■ Your objective ■
Copy nothing from the entries below except the lines from the one containing "derinden etkileyen bir" through the one containing "強化を目指して参ります。", and copy those exactly.

[Exercise input]

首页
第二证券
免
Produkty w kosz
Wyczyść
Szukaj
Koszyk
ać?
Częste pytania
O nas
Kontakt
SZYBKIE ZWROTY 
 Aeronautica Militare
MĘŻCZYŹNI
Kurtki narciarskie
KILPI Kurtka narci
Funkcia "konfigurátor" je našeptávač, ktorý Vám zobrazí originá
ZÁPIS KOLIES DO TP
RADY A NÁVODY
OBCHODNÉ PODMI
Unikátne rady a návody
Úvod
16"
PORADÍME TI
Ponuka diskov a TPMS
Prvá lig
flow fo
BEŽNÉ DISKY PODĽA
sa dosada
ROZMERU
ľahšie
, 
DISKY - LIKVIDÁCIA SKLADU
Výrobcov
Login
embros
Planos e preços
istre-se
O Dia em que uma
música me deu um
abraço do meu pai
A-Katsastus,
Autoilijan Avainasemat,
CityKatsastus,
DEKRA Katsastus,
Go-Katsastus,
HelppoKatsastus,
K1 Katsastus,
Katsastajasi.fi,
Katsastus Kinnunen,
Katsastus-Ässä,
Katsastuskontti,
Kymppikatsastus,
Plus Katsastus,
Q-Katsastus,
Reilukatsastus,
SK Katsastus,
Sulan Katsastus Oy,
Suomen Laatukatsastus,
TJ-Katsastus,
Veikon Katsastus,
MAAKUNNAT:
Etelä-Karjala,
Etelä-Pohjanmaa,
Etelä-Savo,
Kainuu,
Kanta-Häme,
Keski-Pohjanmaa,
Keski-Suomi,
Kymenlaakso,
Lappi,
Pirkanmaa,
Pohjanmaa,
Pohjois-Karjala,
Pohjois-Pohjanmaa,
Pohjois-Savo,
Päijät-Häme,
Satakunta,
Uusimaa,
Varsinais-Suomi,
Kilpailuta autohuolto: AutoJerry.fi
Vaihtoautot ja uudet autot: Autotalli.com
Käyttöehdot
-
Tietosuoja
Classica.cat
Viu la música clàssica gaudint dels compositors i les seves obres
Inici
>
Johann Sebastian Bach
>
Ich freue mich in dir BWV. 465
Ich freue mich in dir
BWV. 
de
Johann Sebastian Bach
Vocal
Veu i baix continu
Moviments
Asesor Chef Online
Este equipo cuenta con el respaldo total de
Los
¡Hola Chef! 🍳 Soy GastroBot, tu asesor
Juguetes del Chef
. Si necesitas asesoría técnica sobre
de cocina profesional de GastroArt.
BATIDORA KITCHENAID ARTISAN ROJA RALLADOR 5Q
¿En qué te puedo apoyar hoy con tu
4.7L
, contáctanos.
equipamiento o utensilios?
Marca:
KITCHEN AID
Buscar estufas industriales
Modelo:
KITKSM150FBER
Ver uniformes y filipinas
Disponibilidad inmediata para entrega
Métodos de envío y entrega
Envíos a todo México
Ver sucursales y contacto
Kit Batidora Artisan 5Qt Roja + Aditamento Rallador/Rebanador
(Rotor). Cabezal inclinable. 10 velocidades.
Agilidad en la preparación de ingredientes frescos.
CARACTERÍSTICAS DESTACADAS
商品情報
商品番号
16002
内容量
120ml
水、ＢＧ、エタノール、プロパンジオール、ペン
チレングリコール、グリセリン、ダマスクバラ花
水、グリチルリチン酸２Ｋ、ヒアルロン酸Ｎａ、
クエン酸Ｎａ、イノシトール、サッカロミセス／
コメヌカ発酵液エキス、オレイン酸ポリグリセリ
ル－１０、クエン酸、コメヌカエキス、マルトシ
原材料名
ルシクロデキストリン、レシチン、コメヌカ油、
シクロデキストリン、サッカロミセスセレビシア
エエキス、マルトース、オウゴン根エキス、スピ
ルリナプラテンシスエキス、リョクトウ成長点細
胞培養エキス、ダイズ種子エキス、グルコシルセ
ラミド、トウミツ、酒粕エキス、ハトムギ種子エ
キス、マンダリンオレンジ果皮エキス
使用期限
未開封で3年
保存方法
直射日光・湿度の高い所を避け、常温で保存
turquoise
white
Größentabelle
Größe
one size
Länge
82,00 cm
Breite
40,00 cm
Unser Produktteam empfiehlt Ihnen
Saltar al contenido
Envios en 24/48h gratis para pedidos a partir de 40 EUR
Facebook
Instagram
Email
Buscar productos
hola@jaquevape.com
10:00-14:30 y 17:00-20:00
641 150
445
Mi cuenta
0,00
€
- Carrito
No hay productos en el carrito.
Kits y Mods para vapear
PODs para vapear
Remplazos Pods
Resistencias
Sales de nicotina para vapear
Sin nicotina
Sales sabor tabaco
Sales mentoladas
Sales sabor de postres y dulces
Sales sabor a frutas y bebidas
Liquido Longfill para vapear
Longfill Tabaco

[/Exercise input]
[Exercise input]

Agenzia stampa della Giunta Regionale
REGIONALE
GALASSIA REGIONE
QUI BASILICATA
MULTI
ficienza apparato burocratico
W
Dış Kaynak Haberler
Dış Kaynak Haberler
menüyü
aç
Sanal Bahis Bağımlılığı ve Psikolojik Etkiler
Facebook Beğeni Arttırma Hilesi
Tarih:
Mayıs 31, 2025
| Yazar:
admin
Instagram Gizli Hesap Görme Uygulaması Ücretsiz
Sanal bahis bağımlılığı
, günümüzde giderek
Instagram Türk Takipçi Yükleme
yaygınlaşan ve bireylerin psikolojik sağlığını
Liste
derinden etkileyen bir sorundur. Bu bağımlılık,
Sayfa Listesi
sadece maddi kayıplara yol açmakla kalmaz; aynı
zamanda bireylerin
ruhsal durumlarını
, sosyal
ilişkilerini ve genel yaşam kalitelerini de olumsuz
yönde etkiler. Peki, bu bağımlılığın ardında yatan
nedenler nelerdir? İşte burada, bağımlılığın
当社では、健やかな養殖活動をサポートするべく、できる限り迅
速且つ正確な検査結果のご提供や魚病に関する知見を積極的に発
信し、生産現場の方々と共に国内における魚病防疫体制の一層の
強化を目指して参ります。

[/Exercise input]
[Exercise input]

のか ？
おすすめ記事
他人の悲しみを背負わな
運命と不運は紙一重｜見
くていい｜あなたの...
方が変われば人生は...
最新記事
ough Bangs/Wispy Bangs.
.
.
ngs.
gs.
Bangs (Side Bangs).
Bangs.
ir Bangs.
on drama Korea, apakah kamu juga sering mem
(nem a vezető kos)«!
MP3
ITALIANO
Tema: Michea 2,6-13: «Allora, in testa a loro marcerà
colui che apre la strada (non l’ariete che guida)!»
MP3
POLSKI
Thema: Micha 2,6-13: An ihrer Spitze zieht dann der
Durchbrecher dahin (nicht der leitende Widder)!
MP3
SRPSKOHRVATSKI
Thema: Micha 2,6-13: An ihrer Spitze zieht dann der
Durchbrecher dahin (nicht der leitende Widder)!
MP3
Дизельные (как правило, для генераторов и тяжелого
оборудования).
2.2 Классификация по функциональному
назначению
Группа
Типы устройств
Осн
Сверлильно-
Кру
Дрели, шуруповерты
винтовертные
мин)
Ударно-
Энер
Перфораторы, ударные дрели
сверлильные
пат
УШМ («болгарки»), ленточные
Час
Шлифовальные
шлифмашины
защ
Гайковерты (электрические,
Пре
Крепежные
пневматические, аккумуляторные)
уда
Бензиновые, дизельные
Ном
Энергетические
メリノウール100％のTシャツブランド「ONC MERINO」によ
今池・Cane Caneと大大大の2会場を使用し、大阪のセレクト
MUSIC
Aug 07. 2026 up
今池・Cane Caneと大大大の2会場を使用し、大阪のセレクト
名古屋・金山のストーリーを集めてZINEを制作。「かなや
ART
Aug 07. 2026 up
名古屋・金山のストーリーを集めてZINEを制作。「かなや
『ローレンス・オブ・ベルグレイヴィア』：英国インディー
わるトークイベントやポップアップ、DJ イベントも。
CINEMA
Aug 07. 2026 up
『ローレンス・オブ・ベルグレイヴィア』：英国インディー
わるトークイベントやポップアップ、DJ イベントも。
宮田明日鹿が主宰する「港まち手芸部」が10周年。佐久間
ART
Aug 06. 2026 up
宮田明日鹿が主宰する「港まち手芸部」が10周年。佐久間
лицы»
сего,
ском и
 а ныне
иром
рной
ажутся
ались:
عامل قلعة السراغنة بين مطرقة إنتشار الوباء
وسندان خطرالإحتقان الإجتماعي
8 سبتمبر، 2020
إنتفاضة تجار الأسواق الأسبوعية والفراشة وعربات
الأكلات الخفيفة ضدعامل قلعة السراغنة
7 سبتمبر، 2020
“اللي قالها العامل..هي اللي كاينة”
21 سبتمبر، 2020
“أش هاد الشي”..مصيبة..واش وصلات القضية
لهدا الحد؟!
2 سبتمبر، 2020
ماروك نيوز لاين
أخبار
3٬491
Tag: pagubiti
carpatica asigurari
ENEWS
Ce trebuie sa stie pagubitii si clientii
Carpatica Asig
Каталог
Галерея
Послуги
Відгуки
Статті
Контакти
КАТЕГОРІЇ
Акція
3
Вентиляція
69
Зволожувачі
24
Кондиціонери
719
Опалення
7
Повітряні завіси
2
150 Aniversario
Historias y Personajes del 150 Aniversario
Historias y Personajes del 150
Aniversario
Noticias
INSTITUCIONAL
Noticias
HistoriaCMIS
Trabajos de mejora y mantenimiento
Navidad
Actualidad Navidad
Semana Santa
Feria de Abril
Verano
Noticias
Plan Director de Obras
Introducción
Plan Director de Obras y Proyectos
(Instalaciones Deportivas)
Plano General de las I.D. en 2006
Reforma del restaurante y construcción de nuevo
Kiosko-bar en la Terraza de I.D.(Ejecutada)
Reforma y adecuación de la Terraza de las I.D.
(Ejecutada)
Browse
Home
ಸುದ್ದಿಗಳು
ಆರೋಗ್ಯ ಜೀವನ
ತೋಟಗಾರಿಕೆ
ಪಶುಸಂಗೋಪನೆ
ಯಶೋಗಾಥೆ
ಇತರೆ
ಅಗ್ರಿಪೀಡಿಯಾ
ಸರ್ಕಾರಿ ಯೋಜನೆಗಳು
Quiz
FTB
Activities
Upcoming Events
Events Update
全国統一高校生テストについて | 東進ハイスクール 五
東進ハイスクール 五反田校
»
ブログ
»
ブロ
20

[/Exercise input]

■ Your solution ■
derinden etkileyen bir sorundur. Bu bağımlılık,
Sayfa Listesi
sadece maddi kayıplara yol açmakla kalmaz; aynı
zamanda bireylerin
ruhsal durumlarını
, sosyal
ilişkilerini ve genel yaşam kalitelerini de olumsuz
yönde etkiler. Peki, bu bağımlılığın ardında yatan
nedenler nelerdir? İşte burada, bağımlılığın
当社では、健やかな養殖活動をサポートするべく、できる限り迅
速且つ正確な検査結果のご提供や魚病に関する知見を積極的に発
信し、生産現場の方々と共に国内における魚病防疫体制の一層の
強化を目指して参ります。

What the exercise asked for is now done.